L’enclave Espagnole de Melilla est située sur la côte nord-ouest de l’Afrique. Elle est située dans le territoire marocain, duquel elle est séparée par une triple barrière frontalière de 7 mètres de haut et 12 km de long. Un ouvrage qui a coûté 33 millions d’euros.

En quelques mois, Melilla est devenu l’un des chemins de migration clandestine les plus importants avec l’île de Lampedusa en Sicile. Chaque semaine, des milliers de migrants, pour la plupart subsahariens tentent de franchir cette barrière au péril de leur vie.

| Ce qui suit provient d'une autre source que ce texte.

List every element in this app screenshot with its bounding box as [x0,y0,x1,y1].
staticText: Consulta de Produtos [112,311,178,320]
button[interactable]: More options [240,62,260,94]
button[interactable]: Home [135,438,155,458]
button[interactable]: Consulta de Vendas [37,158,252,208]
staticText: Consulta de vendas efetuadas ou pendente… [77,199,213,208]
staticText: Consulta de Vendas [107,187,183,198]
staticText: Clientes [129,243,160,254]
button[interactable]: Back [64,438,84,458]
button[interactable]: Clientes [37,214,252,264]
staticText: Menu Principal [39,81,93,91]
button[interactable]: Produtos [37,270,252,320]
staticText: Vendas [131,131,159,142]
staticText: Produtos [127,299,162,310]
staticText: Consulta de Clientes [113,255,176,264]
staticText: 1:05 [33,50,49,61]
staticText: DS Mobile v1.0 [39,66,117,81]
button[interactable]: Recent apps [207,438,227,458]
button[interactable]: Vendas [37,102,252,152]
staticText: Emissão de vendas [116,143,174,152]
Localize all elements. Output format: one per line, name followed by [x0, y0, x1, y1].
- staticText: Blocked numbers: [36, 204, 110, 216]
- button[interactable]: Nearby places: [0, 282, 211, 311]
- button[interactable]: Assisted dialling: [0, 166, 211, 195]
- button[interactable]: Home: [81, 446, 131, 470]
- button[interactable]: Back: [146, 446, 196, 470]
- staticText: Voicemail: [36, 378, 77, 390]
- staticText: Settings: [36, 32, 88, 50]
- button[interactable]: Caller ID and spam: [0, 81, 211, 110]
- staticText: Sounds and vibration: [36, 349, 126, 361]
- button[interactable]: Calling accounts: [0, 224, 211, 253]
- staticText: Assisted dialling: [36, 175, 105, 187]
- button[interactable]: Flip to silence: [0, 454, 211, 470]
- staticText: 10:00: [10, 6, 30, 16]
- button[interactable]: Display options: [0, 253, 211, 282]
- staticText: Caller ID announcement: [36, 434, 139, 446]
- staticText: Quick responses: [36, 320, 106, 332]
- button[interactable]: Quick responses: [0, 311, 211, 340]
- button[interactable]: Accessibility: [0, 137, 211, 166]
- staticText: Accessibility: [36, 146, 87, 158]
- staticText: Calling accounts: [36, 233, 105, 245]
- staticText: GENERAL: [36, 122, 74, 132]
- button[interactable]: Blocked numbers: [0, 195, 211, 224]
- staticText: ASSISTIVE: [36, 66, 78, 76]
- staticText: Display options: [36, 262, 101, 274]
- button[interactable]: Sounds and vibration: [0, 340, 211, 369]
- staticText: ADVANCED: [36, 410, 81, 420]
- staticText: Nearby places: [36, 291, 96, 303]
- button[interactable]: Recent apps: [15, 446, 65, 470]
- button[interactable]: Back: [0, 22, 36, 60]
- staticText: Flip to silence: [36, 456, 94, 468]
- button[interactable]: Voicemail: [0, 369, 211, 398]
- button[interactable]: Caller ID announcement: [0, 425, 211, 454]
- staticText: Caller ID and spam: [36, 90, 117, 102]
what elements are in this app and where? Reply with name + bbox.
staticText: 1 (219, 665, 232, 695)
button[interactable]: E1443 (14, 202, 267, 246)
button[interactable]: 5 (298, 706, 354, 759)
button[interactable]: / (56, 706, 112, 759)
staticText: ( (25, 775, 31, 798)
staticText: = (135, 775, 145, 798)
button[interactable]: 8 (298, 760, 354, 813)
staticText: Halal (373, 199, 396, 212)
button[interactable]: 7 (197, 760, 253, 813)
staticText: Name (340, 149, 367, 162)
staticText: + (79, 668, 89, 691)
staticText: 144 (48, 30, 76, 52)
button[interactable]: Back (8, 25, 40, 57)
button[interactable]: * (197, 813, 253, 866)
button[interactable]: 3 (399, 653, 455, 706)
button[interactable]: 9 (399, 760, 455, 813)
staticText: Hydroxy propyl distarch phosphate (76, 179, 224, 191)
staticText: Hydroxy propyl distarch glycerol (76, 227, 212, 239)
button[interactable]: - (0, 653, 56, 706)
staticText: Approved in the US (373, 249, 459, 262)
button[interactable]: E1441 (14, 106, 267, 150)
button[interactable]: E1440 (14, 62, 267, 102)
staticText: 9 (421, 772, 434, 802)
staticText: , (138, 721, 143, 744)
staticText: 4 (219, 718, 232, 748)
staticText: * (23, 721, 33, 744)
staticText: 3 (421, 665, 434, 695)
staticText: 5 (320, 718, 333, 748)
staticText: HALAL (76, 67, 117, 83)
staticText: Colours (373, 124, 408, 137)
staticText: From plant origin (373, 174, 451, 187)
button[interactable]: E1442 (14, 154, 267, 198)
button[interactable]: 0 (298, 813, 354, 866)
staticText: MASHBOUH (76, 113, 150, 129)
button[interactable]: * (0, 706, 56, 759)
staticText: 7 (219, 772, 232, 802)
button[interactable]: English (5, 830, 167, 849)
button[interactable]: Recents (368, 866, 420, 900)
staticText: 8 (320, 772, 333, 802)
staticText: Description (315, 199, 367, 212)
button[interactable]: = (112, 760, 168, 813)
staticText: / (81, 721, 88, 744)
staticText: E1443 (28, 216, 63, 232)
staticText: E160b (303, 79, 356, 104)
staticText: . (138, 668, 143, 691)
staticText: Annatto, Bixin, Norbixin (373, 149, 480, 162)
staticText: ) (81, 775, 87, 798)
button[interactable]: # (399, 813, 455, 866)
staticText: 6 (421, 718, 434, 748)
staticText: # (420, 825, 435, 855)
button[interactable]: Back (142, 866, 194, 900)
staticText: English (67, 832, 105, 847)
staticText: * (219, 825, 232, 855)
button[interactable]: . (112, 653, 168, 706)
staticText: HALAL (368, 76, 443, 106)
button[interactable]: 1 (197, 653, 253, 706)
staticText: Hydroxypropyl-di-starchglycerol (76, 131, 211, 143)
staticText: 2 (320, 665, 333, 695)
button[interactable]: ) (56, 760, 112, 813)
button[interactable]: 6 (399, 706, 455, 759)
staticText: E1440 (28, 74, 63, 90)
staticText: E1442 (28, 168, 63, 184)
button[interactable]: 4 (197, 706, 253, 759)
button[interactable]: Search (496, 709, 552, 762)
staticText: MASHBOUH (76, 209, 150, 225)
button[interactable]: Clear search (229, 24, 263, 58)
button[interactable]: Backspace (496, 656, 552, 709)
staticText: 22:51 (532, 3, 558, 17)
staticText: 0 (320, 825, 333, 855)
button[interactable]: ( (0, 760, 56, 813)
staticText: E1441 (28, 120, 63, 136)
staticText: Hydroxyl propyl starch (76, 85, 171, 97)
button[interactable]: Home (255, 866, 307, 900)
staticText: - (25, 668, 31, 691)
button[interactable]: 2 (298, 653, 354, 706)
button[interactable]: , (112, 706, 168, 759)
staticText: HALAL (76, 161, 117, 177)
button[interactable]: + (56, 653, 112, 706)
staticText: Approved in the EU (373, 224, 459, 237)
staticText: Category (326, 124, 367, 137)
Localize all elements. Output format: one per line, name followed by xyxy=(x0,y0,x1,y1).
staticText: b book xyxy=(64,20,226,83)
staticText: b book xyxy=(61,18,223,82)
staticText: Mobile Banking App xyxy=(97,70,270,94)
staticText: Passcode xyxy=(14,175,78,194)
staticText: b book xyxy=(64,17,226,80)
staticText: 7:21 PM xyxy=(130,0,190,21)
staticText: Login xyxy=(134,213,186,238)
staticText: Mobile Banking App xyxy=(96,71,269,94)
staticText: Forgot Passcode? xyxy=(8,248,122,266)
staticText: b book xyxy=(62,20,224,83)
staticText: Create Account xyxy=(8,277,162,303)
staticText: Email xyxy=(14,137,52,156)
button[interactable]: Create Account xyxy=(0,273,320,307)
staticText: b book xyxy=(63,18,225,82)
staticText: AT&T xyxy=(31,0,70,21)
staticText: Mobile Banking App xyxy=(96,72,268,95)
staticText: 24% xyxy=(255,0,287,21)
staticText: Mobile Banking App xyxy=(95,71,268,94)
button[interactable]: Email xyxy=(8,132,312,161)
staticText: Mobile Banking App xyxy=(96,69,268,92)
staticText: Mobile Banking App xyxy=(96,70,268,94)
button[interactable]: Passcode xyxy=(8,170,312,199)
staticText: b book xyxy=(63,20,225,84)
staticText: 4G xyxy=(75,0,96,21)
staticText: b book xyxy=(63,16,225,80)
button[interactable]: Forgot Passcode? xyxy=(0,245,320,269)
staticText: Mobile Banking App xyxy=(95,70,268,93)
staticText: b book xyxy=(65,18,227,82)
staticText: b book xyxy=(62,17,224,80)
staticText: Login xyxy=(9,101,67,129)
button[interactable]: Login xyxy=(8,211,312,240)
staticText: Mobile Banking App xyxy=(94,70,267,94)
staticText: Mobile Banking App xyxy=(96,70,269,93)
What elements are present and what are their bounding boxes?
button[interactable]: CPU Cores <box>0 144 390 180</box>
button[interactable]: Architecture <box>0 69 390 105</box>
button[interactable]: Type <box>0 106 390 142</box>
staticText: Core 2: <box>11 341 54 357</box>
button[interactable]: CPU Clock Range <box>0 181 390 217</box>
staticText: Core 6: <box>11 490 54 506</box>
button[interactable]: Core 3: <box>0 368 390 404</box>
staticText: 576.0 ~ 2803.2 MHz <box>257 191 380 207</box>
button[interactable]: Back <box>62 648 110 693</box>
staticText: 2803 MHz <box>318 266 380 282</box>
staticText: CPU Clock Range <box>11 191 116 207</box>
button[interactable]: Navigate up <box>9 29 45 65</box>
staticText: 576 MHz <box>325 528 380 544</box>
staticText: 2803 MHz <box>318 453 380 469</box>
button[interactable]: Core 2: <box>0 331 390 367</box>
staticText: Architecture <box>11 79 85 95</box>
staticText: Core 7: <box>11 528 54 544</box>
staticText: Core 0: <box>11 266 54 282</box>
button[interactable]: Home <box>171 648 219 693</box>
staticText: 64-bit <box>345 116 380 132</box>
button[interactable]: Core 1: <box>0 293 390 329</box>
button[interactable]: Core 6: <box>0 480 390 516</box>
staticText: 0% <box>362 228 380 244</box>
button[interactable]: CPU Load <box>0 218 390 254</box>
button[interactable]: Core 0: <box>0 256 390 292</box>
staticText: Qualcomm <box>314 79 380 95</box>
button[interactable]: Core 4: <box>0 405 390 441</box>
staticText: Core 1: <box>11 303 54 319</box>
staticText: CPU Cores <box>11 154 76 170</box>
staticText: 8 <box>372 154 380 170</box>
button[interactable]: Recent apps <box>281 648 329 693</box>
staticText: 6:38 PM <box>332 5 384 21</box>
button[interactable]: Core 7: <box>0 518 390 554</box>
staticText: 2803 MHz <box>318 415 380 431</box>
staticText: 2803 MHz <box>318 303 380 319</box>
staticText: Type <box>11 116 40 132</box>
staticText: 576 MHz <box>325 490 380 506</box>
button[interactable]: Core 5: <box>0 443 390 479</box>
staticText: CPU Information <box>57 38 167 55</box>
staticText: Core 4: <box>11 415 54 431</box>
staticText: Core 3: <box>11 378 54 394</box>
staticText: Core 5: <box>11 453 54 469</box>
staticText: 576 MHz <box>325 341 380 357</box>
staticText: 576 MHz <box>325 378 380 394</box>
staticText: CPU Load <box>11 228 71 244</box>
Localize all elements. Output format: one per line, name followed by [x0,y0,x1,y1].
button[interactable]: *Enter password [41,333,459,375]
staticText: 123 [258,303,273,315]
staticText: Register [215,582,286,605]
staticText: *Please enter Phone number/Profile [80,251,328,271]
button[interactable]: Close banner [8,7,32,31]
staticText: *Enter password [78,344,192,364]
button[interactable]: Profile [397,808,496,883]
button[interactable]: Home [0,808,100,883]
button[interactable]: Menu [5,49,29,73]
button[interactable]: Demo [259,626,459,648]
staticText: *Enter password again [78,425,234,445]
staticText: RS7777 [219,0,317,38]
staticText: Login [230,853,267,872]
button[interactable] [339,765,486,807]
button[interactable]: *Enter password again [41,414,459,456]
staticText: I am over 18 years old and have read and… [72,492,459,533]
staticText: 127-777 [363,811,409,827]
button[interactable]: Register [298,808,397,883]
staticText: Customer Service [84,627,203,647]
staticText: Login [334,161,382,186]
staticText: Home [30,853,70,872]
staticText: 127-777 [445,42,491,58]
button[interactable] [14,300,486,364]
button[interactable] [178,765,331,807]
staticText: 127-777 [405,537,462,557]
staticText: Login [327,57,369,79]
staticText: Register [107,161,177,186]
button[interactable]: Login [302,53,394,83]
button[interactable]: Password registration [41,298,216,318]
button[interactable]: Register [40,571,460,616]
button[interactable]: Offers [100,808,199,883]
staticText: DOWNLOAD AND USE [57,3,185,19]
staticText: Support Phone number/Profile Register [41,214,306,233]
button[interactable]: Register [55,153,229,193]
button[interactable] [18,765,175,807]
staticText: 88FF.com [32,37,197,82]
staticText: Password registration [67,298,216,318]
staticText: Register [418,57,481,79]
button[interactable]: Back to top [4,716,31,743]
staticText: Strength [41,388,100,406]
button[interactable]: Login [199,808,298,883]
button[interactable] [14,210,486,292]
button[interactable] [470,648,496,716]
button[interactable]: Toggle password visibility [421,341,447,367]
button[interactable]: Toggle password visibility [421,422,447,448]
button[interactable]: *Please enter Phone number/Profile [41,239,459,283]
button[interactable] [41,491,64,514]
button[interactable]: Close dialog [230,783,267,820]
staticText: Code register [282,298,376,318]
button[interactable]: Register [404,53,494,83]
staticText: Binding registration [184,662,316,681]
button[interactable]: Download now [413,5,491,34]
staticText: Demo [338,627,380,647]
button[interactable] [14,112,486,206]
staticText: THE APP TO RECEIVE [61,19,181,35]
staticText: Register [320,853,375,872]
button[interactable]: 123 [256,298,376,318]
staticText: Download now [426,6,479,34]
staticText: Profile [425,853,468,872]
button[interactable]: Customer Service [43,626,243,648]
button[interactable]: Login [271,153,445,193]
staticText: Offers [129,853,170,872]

Ce matin de mai 2014, vers 6H30, profitant de la brume matinale, plus de 500 migrants prennent d’assaut la barrière frontalière en deux endroits dans le but de diviser les forces de polices. Seulement 140 réussiront à passer prés du poste frontière de « Barrio Chino ». Les autres resteront prés de six heures perchés sur ces grillages avant d’être délogés par la Guardia civil, dont les méthodes musclées sont largement dénoncées par les ONG. Tous seront renvoyés au Maroc.

Pour ceux qui réussissent à passer, le CETI de Melilla (centre d’accueil temporaire pour les immigrés) constitue un « eldorado », mais surtout la première étape européenne vers la France l’Angleterre ou l’Allemagne. Suite à la dernière vague migratoire, ils seraient environ 2.000 personnes, dont 40% de Syriens, dans un centre prévu pour 480, à attendre de voir leur demande d’asile étudiée et de pouvoir passer sur la péninsule. Face à cette surpopulation et au manque de moyens attribués par l’Union, le gouvernement de Melilla et les affaires sociales ont dû faire appel à l’armée pour trouver des lits supplémentaires. Ces milliers de migrants dorment entre vingt et trente par dortoir. Dans ces conditions difficiles, une grande partie d’entre eux passent toute la journée devant le centre dans un campement de fortune dans lequel ils se regroupent par origine pour s’isoler, se détendre et se reposer. La nuit tombée, ils démontent leurs abris, rentrent au centre, en attendant de les remonter le jour suivant.